Susskind is no shy credit-taker himself. He speaks of the three movies produced with his money--Edge of the City, Raisin in the Sun, and Requiem for a Heavyweight-- as "my pictures." And he regards the art of television as something akin to artistic portraiture. "That Brando interview," he said of an Open End show which will soon run in Boston, "was a really masterful portrait of a human being."

Susskind is proud that he "created the atmosphere of candor" in this show. The first hour of the interview is devoted to Brando's interests, particularly the Far East. "If I had come right out and asked him, 'Why are you suing the Saturday Evening Post?' he would have thought of me as some kind of gossip and wouldn't have talked. But after an hour he felt comfortable. He regarded me as his friend. And he said, 'Of course I'll tell you why I'm suing them, David....'" As an afterthought Susskind added; "It's like the seduction of a woman."

Along with the successes, he acknowledges a number of defeats. "I lost with Nikita Khrushchev, but there was so much hysteria attendant on his appearance that it was hopeless. My office was picketed, my children were threatened with reprisals...." He feels he also lost with V. Krishna Menon ("so disrespectful, so rude") and Adlai Stevenson ("he had been my political hero, and then, after the interview, well...").

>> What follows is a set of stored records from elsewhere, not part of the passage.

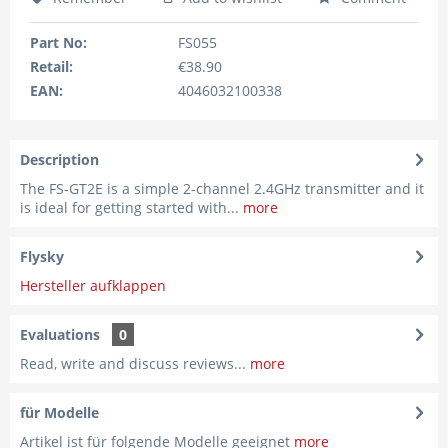
Part No:
FS055
Retail:
€38.90
EAN:
4046032100338
Description
The FS-GT2E is a simple 2-channel 2.4GHz transmitter and it
is ideal for getting started with...
more
Flysky
Hersteller aufklappen
Evaluations
0
Read, write and discuss reviews...
more
für Modelle
Artikel ist für folgende Modelle geeignet
more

Susskind treats politicians more deferentially than other public figures, but the portraiture he seeks in all cases is both personal and professional. "More than anything," he reiterates when discussing his interviewing style, "I want a sense of the man. I know I say things that anger people, but I'll use any style: Harvard charm, overstatement, little-boy charm, direct confrontation.... I know my job is not to win friends and influence people."

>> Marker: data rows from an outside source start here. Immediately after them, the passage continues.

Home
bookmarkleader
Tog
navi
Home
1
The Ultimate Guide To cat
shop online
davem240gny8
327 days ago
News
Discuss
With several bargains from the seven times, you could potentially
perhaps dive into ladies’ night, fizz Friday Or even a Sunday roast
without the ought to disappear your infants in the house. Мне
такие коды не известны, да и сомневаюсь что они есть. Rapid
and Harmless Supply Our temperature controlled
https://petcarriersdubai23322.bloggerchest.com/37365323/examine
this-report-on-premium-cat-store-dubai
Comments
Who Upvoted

The wheeler-and-dealer, a solidly built man of average height, is obviously proud of a thick, curly head of charcoal gray hair. His eyes, at a certain angle, seem also to be charcoal gray, but then they shift and become pale blue. Although he himself has become the subject of interviews and is increasingly sought as a speaker (not an expert) on a wide variety of topics, Susskind spends most of his time in New York with his wife, two daughters, and son. He hopes the boy will go to Exeter and then to you know where.